从不变的数据开始,唯一的规定是字符串必须为character
,而不是factor
。 (如果将stringsAsFactors=FALSE
添加到对data.frame
,read.table
,read.csv
等的呼叫中,则不会有问题。)
olddata$sqlcode <- as.character(olddata$sqlcode)
我们需要一个函数来索引gregexpr
的返回值。这很简单,但是因为属性也需要索引,所以看起来有点吵:
index_reg <- function(gr, i) {
newgr <- gr[i]
attributes(newgr) <- attributes(gr)
attr(newgr, "match.length") <- attr(newgr, "match.length")[i]
newgr
}
有了这个,我们就可以做到:
gr <- gregexpr("[0-9]+", olddata$sqlcode) # no change
nums <- regmatches(olddata$sqlcode, gr) # no change
inds <- sapply(nums, function(n) which.max(as.integer(n))) # no change
regmatches(olddata$sqlcode, mapply(index_reg, gr, inds, SIMPLIFY=FALSE)) <- newval
olddata # changed in-place, SIDE-EFFECT!
# sqlcode
# 1 Functionname('parameter1blue','parameter2red','14246,XXXXXX','Simple','2018-07-26')

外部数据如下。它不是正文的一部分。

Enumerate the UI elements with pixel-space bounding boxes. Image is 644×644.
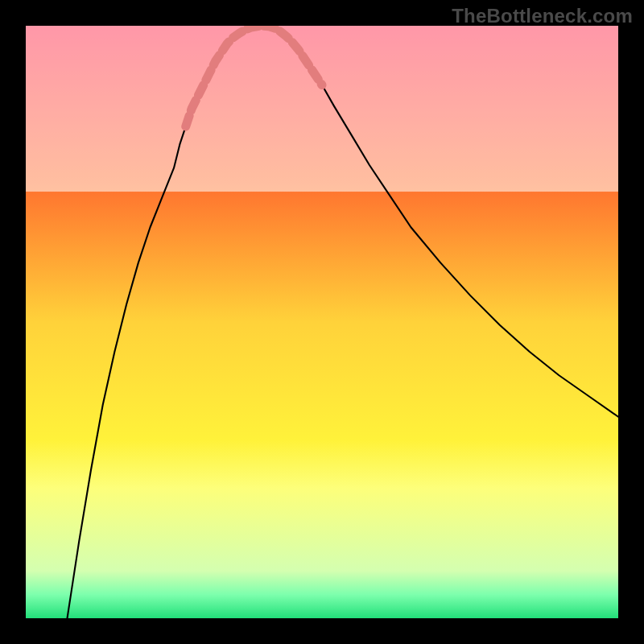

# 2 Functionname('parameter1green','parameter2blue','13027,13559,13914,14246,XXXXXX','Simple','2018-07-26')
# 3 Functionname('parameter1white','parameter2red','13587,XXXXXX','Complex','2018-07-26')
# 4 Functionname('parameter1green','parameter2green','XXXXXX','Simple','2018-07-26')
# 5 Functionname('parameter1red','parameter2white','14246,XXXXXX','Complex','2018-07-26')
# 6 Functionname('parameter1blue','parameter2white','13587,XXXXXX','Simple','2018-07-26')
答案 1 :(得分:0)
这是一种stringr
的方法,用于替换组中的最后一个数字:
olddata <- data.frame(
sqlcode = c(
"Functionname('parameter1blue','parameter2red','14246,14681','Simple','2018-07-26')",
"Functionname('parameter1green','parameter2blue','13027,13559,13914,14246,14681','Simple','2018-07-26')",
"Functionname('parameter1white','parameter2red','13587,42254','Complex','2018-07-26')",
"Functionname('parameter1green','parameter2green','14246','Simple','2018-07-26')",
"Functionname('parameter1red','parameter2white','14246,14681','Complex','2018-07-26')",
"Functionname('parameter1blue','parameter2white','13587,42243','Simple','2018-07-26')"
)
)
library(tidyverse)
desireddata <- olddata %>%
mutate(sqlcode = str_replace(sqlcode, "\\d{5}(?=','(Simple|Complex))", "XXXXXX"))
desireddata
#> sqlcode
#> 1 Functionname('parameter1blue','parameter2red','14246,XXXXXX','Simple','2018-07-26')
#> 2 Functionname('parameter1green','parameter2blue','13027,13559,13914,14246,XXXXXX','Simple','2018-07-26')
#> 3 Functionname('parameter1white','parameter2red','13587,XXXXXX','Complex','2018-07-26')
#> 4 Functionname('parameter1green','parameter2green','XXXXXX','Simple','2018-07-26')
#> 5 Functionname('parameter1red','parameter2white','14246,XXXXXX','Complex','2018-07-26')
#> 6 Functionname('parameter1blue','parameter2white','13587,XXXXXX','Simple','2018-07-26')
由reprex package(v0.2.0)于2018-08-10创建。